*Work task*
Reproduce all the records word for word. Omit images.

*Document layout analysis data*
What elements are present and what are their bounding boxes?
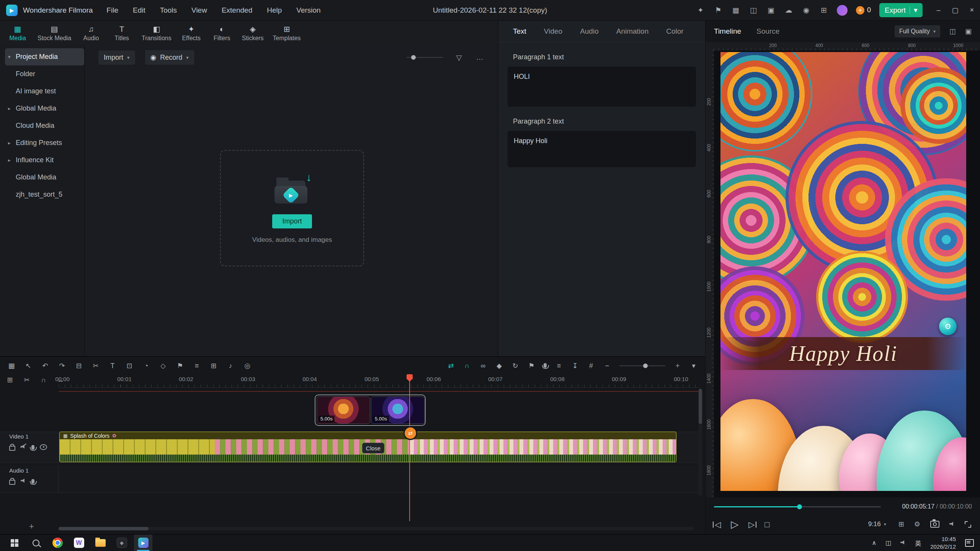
split-scissors-icon[interactable]: ✂ xyxy=(92,362,100,369)
mini-player-icon[interactable]: ⊞ xyxy=(898,520,904,528)
razor-icon[interactable]: ✂ xyxy=(23,377,31,383)
chevron-right-icon[interactable]: ▸ xyxy=(8,140,15,146)
group-icon[interactable]: ⊞ xyxy=(210,362,217,369)
close-overlay-button[interactable]: Close xyxy=(362,443,384,453)
plugins-icon[interactable]: ▦ xyxy=(731,6,740,15)
lock-track-icon[interactable] xyxy=(9,446,15,451)
cloud-backup-icon[interactable]: ☁ xyxy=(784,6,793,15)
tab-stock-media[interactable]: ▤Stock Media xyxy=(38,24,71,42)
track-mic-icon[interactable] xyxy=(31,479,34,484)
user-avatar[interactable] xyxy=(837,5,848,16)
render-preview-icon[interactable]: ↻ xyxy=(511,362,519,369)
sidebar-item-influence-kit[interactable]: ▸Influence Kit xyxy=(5,152,84,169)
speed-icon[interactable]: ◔ xyxy=(142,362,150,369)
vertical-scrollbar[interactable] xyxy=(699,389,702,496)
chevron-right-icon[interactable]: ▸ xyxy=(8,157,15,163)
tab-text[interactable]: Text xyxy=(513,27,526,36)
split-view-icon[interactable]: ◫ xyxy=(949,27,956,36)
more-timeline-options-icon[interactable]: ▾ xyxy=(690,362,697,369)
manage-tracks-icon[interactable]: ⊞ xyxy=(6,377,14,383)
mute-track-icon[interactable] xyxy=(21,478,26,484)
sidebar-item-global-media-2[interactable]: Global Media xyxy=(5,169,84,186)
chrome-app[interactable] xyxy=(48,535,67,551)
taskbar-clock[interactable]: 10:45 2026/2/12 xyxy=(930,535,956,550)
tab-stickers[interactable]: ◈Stickers xyxy=(242,24,264,42)
snapping-magnet-icon[interactable]: ∩ xyxy=(463,362,471,369)
add-points-icon[interactable]: + xyxy=(856,6,864,15)
promo-gift-icon[interactable]: ✦ xyxy=(696,6,705,15)
dark-app[interactable]: ◆ xyxy=(113,535,131,551)
hide-track-eye-icon[interactable] xyxy=(40,444,47,450)
fullscreen-icon[interactable] xyxy=(965,521,971,528)
voiceover-mic-icon[interactable] xyxy=(544,362,547,369)
slider-knob[interactable] xyxy=(411,55,416,60)
filter-funnel-icon[interactable]: ▽ xyxy=(454,53,464,62)
track-mic-icon[interactable] xyxy=(31,445,34,450)
notification-bell-icon[interactable]: ◉ xyxy=(802,6,811,15)
start-button[interactable] xyxy=(5,535,24,551)
export-chevron-icon[interactable]: ▾ xyxy=(914,6,918,15)
aspect-ratio-dropdown[interactable]: 9:16▾ xyxy=(866,520,889,528)
overlay-clip-2[interactable]: 5.00s xyxy=(371,396,425,424)
mask-icon[interactable]: ◎ xyxy=(243,362,251,369)
display-icon[interactable]: ◫ xyxy=(749,6,758,15)
shortcut-icon[interactable]: # xyxy=(587,362,595,369)
keyframe-diamond-icon[interactable]: ◆ xyxy=(495,362,503,369)
search-button[interactable] xyxy=(27,535,45,551)
link-clips-icon[interactable]: ∞ xyxy=(479,362,487,369)
menu-file[interactable]: File xyxy=(106,6,118,15)
lock-track-icon[interactable] xyxy=(9,480,15,485)
sidebar-item-global-media[interactable]: ▸Global Media xyxy=(5,100,84,117)
maximize-button[interactable]: ▢ xyxy=(952,6,958,15)
add-track-button[interactable]: + xyxy=(27,521,36,532)
zoom-in-icon[interactable]: + xyxy=(674,362,681,369)
tab-source-preview[interactable]: Source xyxy=(756,27,779,36)
sidebar-item-zjh-test-sort-5[interactable]: zjh_test_sort_5 xyxy=(5,186,84,203)
track-magnet-icon[interactable]: ∩ xyxy=(40,377,47,383)
tab-transitions[interactable]: ◧Transitions xyxy=(142,24,172,42)
chevron-right-icon[interactable]: ▸ xyxy=(8,106,15,111)
creator-hub-icon[interactable]: ⚑ xyxy=(714,6,723,15)
horizontal-scrollbar[interactable] xyxy=(59,527,694,530)
menu-view[interactable]: View xyxy=(191,6,207,15)
tab-timeline-preview[interactable]: Timeline xyxy=(714,27,741,36)
scrollbar-thumb[interactable] xyxy=(59,527,149,530)
record-menu-button[interactable]: ◉Record▾ xyxy=(145,50,194,65)
scrollbar-thumb[interactable] xyxy=(699,389,702,424)
zoom-out-icon[interactable]: − xyxy=(603,362,611,369)
timeline-ruler[interactable]: 00:00 00:01 00:02 00:03 00:04 00:05 00:0… xyxy=(59,375,701,388)
playhead-line[interactable] xyxy=(409,375,410,521)
import-button[interactable]: Import xyxy=(272,214,312,228)
import-menu-button[interactable]: Import▾ xyxy=(98,51,135,65)
volume-icon[interactable] xyxy=(949,521,955,528)
import-dropzone[interactable]: ↓ ▶ Import Videos, audios, and images xyxy=(220,150,364,266)
close-button[interactable]: × xyxy=(970,6,974,15)
tab-effects[interactable]: ✦Effects xyxy=(181,24,202,42)
ime-indicator[interactable]: 英 xyxy=(915,538,921,548)
seek-bar[interactable] xyxy=(714,506,881,507)
tab-media[interactable]: ▦Media xyxy=(7,24,28,42)
tab-titles[interactable]: TTitles xyxy=(111,24,132,42)
tab-audio-props[interactable]: Audio xyxy=(580,27,599,36)
minimize-button[interactable]: – xyxy=(936,6,940,15)
sidebar-item-cloud-media[interactable]: Cloud Media xyxy=(5,117,84,134)
preview-canvas[interactable]: Happy Holi xyxy=(720,52,966,491)
tab-filters[interactable]: ◐Filters xyxy=(211,24,233,42)
redo-icon[interactable]: ↷ xyxy=(58,362,66,369)
paragraph-2-input[interactable]: Happy Holi xyxy=(508,131,696,167)
menu-extended[interactable]: Extended xyxy=(222,6,252,15)
menu-tools[interactable]: Tools xyxy=(160,6,177,15)
mute-track-icon[interactable] xyxy=(21,443,26,450)
filmora-app[interactable]: ▶ xyxy=(134,535,152,551)
tab-video[interactable]: Video xyxy=(544,27,562,36)
overlay-clip-1[interactable]: 5.00s xyxy=(317,396,370,424)
export-frame-icon[interactable]: ↧ xyxy=(571,362,579,369)
menu-edit[interactable]: Edit xyxy=(133,6,145,15)
timeline-zoom-slider[interactable] xyxy=(619,365,665,366)
tab-templates[interactable]: ⊞Templates xyxy=(273,24,301,42)
tray-expand-icon[interactable]: ∧ xyxy=(872,539,876,546)
sidebar-item-ai-image-test[interactable]: AI image test xyxy=(5,83,84,100)
action-center-icon[interactable] xyxy=(965,539,974,547)
text-tool-icon[interactable]: T xyxy=(109,362,116,369)
overlay-title-text[interactable]: Happy Holi xyxy=(789,341,898,366)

*Answer to this problem*
What elements are present and what are their bounding boxes?
split-scissors-icon[interactable]: ✂ xyxy=(92,362,100,369)
mini-player-icon[interactable]: ⊞ xyxy=(898,520,904,528)
razor-icon[interactable]: ✂ xyxy=(23,377,31,383)
chevron-right-icon[interactable]: ▸ xyxy=(8,140,15,146)
group-icon[interactable]: ⊞ xyxy=(210,362,217,369)
close-overlay-button[interactable]: Close xyxy=(362,443,384,453)
plugins-icon[interactable]: ▦ xyxy=(731,6,740,15)
lock-track-icon[interactable] xyxy=(9,446,15,451)
cloud-backup-icon[interactable]: ☁ xyxy=(784,6,793,15)
tab-stock-media[interactable]: ▤Stock Media xyxy=(38,24,71,42)
track-mic-icon[interactable] xyxy=(31,479,34,484)
user-avatar[interactable] xyxy=(837,5,848,16)
render-preview-icon[interactable]: ↻ xyxy=(511,362,519,369)
sidebar-item-influence-kit[interactable]: ▸Influence Kit xyxy=(5,152,84,169)
speed-icon[interactable]: ◔ xyxy=(142,362,150,369)
vertical-scrollbar[interactable] xyxy=(699,389,702,496)
chevron-right-icon[interactable]: ▸ xyxy=(8,157,15,163)
tab-text[interactable]: Text xyxy=(513,27,526,36)
split-view-icon[interactable]: ◫ xyxy=(949,27,956,36)
more-timeline-options-icon[interactable]: ▾ xyxy=(690,362,697,369)
manage-tracks-icon[interactable]: ⊞ xyxy=(6,377,14,383)
mute-track-icon[interactable] xyxy=(21,478,26,484)
sidebar-item-global-media-2[interactable]: Global Media xyxy=(5,169,84,186)
chrome-app[interactable] xyxy=(48,535,67,551)
taskbar-clock[interactable]: 10:45 2026/2/12 xyxy=(930,535,956,550)
tab-stickers[interactable]: ◈Stickers xyxy=(242,24,264,42)
snapping-magnet-icon[interactable]: ∩ xyxy=(463,362,471,369)
add-points-icon[interactable]: + xyxy=(856,6,864,15)
promo-gift-icon[interactable]: ✦ xyxy=(696,6,705,15)
dark-app[interactable]: ◆ xyxy=(113,535,131,551)
hide-track-eye-icon[interactable] xyxy=(40,444,47,450)
fullscreen-icon[interactable] xyxy=(965,521,971,528)
voiceover-mic-icon[interactable] xyxy=(544,362,547,369)
slider-knob[interactable] xyxy=(411,55,416,60)
filter-funnel-icon[interactable]: ▽ xyxy=(454,53,464,62)
track-mic-icon[interactable] xyxy=(31,445,34,450)
notification-bell-icon[interactable]: ◉ xyxy=(802,6,811,15)
start-button[interactable] xyxy=(5,535,24,551)
export-chevron-icon[interactable]: ▾ xyxy=(914,6,918,15)
aspect-ratio-dropdown[interactable]: 9:16▾ xyxy=(866,520,889,528)
overlay-clip-2[interactable]: 5.00s xyxy=(371,396,425,424)
mask-icon[interactable]: ◎ xyxy=(243,362,251,369)
display-icon[interactable]: ◫ xyxy=(749,6,758,15)
shortcut-icon[interactable]: # xyxy=(587,362,595,369)
keyframe-diamond-icon[interactable]: ◆ xyxy=(495,362,503,369)
search-button[interactable] xyxy=(27,535,45,551)
link-clips-icon[interactable]: ∞ xyxy=(479,362,487,369)
menu-file[interactable]: File xyxy=(106,6,118,15)
lock-track-icon[interactable] xyxy=(9,480,15,485)
sidebar-item-global-media[interactable]: ▸Global Media xyxy=(5,100,84,117)
maximize-button[interactable]: ▢ xyxy=(952,6,958,15)
add-track-button[interactable]: + xyxy=(27,521,36,532)
zoom-in-icon[interactable]: + xyxy=(674,362,681,369)
tab-source-preview[interactable]: Source xyxy=(756,27,779,36)
sidebar-item-zjh-test-sort-5[interactable]: zjh_test_sort_5 xyxy=(5,186,84,203)
track-magnet-icon[interactable]: ∩ xyxy=(40,377,47,383)
tab-transitions[interactable]: ◧Transitions xyxy=(142,24,172,42)
chevron-right-icon[interactable]: ▸ xyxy=(8,106,15,111)
creator-hub-icon[interactable]: ⚑ xyxy=(714,6,723,15)
horizontal-scrollbar[interactable] xyxy=(59,527,694,530)
menu-view[interactable]: View xyxy=(191,6,207,15)
tab-timeline-preview[interactable]: Timeline xyxy=(714,27,741,36)
scrollbar-thumb[interactable] xyxy=(59,527,149,530)
record-menu-button[interactable]: ◉Record▾ xyxy=(145,50,194,65)
scrollbar-thumb[interactable] xyxy=(699,389,702,424)
zoom-out-icon[interactable]: − xyxy=(603,362,611,369)
timeline-ruler[interactable]: 00:00 00:01 00:02 00:03 00:04 00:05 00:0… xyxy=(59,375,701,388)
playhead-line[interactable] xyxy=(409,375,410,521)
import-button[interactable]: Import xyxy=(272,214,312,228)
import-menu-button[interactable]: Import▾ xyxy=(98,51,135,65)
volume-icon[interactable] xyxy=(949,521,955,528)
import-dropzone[interactable]: ↓ ▶ Import Videos, audios, and images xyxy=(220,150,364,266)
close-button[interactable]: × xyxy=(970,6,974,15)
tab-effects[interactable]: ✦Effects xyxy=(181,24,202,42)
ime-indicator[interactable]: 英 xyxy=(915,538,921,548)
seek-bar[interactable] xyxy=(714,506,881,507)
tab-media[interactable]: ▦Media xyxy=(7,24,28,42)
tab-titles[interactable]: TTitles xyxy=(111,24,132,42)
tab-audio-props[interactable]: Audio xyxy=(580,27,599,36)
minimize-button[interactable]: – xyxy=(936,6,940,15)
sidebar-item-cloud-media[interactable]: Cloud Media xyxy=(5,117,84,134)
preview-canvas[interactable]: Happy Holi xyxy=(720,52,966,491)
tab-filters[interactable]: ◐Filters xyxy=(211,24,233,42)
redo-icon[interactable]: ↷ xyxy=(58,362,66,369)
paragraph-2-input[interactable]: Happy Holi xyxy=(508,131,696,167)
menu-extended[interactable]: Extended xyxy=(222,6,252,15)
menu-tools[interactable]: Tools xyxy=(160,6,177,15)
mute-track-icon[interactable] xyxy=(21,443,26,450)
filmora-app[interactable]: ▶ xyxy=(134,535,152,551)
tab-video[interactable]: Video xyxy=(544,27,562,36)
overlay-clip-1[interactable]: 5.00s xyxy=(317,396,370,424)
export-frame-icon[interactable]: ↧ xyxy=(571,362,579,369)
menu-edit[interactable]: Edit xyxy=(133,6,145,15)
timeline-zoom-slider[interactable] xyxy=(619,365,665,366)
tab-templates[interactable]: ⊞Templates xyxy=(273,24,301,42)
tray-expand-icon[interactable]: ∧ xyxy=(872,539,876,546)
sidebar-item-ai-image-test[interactable]: AI image test xyxy=(5,83,84,100)
action-center-icon[interactable] xyxy=(965,539,974,547)
text-tool-icon[interactable]: T xyxy=(109,362,116,369)
overlay-title-text[interactable]: Happy Holi xyxy=(789,341,898,366)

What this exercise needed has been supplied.